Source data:
☆ ☆ ☆ ☆
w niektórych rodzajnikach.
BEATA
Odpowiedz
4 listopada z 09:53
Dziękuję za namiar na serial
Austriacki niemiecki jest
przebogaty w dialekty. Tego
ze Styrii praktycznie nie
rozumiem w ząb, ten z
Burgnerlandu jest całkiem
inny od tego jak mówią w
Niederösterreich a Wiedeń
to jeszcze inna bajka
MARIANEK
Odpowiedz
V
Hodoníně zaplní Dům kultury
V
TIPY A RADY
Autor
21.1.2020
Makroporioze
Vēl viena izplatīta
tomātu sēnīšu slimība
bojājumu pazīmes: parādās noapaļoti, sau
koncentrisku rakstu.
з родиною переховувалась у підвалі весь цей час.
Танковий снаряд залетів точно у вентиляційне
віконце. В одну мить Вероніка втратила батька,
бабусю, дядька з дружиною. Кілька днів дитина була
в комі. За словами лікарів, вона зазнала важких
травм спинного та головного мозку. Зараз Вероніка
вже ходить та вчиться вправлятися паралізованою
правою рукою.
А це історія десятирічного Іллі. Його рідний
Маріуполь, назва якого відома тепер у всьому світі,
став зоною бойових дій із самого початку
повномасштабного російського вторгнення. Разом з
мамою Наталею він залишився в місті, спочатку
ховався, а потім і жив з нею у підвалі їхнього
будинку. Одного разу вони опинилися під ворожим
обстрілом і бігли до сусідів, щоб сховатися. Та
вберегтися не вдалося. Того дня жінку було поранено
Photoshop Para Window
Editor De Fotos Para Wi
☆ ☆ ☆ ☆
## THE TASK
Look above for the line that holds "з родиною переховувалась", then copy it and each line after it exactly, through the last line of the data.

## THE ANSWER
з родиною переховувалась у підвалі весь цей час.
Танковий снаряд залетів точно у вентиляційне
віконце. В одну мить Вероніка втратила батька,
бабусю, дядька з дружиною. Кілька днів дитина була
в комі. За словами лікарів, вона зазнала важких
травм спинного та головного мозку. Зараз Вероніка
вже ходить та вчиться вправлятися паралізованою
правою рукою.
А це історія десятирічного Іллі. Його рідний
Маріуполь, назва якого відома тепер у всьому світі,
став зоною бойових дій із самого початку
повномасштабного російського вторгнення. Разом з
мамою Наталею він залишився в місті, спочатку
ховався, а потім і жив з нею у підвалі їхнього
будинку. Одного разу вони опинилися під ворожим
обстрілом і бігли до сусідів, щоб сховатися. Та
вберегтися не вдалося. Того дня жінку було поранено
Photoshop Para Window
Editor De Fotos Para Wi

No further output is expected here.